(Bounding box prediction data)
'''
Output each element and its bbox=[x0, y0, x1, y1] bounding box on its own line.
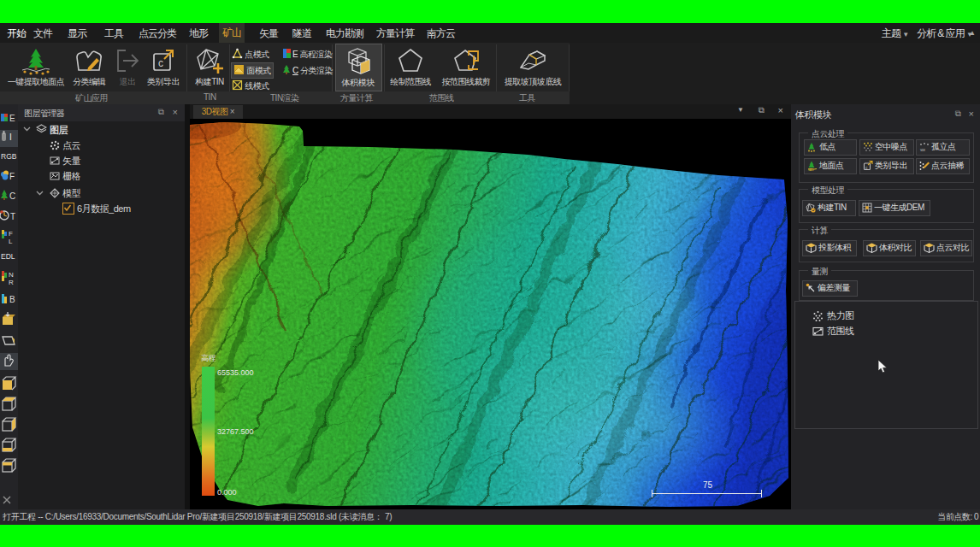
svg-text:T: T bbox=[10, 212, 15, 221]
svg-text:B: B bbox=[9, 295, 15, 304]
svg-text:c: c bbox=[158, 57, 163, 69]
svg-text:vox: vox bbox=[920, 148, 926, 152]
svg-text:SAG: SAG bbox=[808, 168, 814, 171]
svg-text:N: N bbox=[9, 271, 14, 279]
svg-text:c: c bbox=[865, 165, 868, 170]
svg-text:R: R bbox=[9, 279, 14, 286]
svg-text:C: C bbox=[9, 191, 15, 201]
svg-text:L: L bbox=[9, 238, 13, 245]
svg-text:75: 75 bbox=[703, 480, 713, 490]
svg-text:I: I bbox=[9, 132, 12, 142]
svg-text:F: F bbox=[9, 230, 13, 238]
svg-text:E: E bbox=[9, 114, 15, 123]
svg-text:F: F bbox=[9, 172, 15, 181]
'''
'''
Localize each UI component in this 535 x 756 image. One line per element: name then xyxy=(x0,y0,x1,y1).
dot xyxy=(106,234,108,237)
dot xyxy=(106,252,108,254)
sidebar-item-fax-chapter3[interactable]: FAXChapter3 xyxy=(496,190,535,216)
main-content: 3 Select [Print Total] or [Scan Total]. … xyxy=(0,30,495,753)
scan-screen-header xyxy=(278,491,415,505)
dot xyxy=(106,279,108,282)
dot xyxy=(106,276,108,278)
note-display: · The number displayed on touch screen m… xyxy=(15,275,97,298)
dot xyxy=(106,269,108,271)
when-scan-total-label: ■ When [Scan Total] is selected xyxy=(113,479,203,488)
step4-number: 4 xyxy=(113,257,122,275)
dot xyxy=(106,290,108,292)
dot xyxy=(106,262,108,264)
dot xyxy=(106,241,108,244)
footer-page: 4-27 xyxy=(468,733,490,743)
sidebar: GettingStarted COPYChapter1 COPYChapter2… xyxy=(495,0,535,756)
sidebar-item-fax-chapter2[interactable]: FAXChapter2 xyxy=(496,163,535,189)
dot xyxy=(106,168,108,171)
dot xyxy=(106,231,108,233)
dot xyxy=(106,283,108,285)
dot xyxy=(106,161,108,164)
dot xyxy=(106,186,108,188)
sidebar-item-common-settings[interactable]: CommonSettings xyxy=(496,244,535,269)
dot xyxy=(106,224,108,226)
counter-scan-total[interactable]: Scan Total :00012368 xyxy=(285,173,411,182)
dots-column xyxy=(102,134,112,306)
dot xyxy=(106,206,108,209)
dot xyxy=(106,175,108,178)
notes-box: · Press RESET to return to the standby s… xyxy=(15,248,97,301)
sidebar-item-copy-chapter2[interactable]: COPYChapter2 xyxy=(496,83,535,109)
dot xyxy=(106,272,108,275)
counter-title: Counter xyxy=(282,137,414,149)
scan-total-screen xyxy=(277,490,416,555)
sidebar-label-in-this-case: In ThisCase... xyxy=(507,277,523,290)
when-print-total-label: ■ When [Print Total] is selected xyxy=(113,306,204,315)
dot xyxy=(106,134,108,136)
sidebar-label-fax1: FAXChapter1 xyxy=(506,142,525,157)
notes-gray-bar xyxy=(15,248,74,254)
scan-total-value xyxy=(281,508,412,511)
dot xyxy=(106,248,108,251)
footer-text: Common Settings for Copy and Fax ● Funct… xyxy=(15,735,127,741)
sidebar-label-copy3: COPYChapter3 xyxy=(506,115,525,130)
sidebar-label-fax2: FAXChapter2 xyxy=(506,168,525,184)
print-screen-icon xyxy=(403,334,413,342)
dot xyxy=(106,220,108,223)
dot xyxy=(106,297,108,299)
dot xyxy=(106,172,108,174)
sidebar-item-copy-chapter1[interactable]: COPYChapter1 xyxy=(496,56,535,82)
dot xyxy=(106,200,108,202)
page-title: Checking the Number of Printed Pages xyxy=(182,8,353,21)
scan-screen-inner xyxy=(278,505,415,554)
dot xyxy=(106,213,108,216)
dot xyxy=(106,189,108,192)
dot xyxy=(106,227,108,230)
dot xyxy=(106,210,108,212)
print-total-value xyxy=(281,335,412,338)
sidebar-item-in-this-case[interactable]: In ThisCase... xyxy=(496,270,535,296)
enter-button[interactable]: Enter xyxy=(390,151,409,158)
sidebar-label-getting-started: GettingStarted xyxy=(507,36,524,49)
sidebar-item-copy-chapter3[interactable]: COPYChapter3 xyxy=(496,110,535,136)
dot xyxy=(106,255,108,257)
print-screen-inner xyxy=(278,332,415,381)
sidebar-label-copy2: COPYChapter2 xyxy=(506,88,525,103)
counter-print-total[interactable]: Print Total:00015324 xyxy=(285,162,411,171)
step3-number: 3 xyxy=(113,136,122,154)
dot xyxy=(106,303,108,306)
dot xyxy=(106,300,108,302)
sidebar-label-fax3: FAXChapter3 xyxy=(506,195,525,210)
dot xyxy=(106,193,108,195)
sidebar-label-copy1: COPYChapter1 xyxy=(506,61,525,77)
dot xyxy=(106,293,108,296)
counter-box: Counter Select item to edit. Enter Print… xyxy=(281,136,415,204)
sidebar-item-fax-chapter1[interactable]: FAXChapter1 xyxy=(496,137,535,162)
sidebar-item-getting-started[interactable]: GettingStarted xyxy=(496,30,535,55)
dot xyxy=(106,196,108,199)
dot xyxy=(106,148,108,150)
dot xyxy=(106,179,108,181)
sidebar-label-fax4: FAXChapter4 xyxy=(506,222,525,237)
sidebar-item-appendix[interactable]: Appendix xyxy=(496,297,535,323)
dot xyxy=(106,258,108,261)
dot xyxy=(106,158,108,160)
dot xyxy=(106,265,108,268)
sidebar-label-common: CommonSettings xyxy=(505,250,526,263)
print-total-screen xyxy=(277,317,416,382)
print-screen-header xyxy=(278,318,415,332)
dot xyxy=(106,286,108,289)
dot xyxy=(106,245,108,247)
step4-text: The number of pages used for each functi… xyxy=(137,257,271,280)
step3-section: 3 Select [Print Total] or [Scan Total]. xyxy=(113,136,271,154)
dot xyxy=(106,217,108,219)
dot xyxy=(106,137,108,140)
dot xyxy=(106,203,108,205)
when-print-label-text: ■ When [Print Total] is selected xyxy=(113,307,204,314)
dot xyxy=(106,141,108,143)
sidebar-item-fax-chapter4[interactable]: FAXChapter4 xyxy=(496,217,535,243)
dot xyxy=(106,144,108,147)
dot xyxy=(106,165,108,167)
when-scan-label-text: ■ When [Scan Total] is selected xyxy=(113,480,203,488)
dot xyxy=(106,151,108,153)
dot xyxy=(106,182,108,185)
'''
→ What the task asks
Tally the lines in this data that hold the word "Enter" and state only the count.

→ Your response
2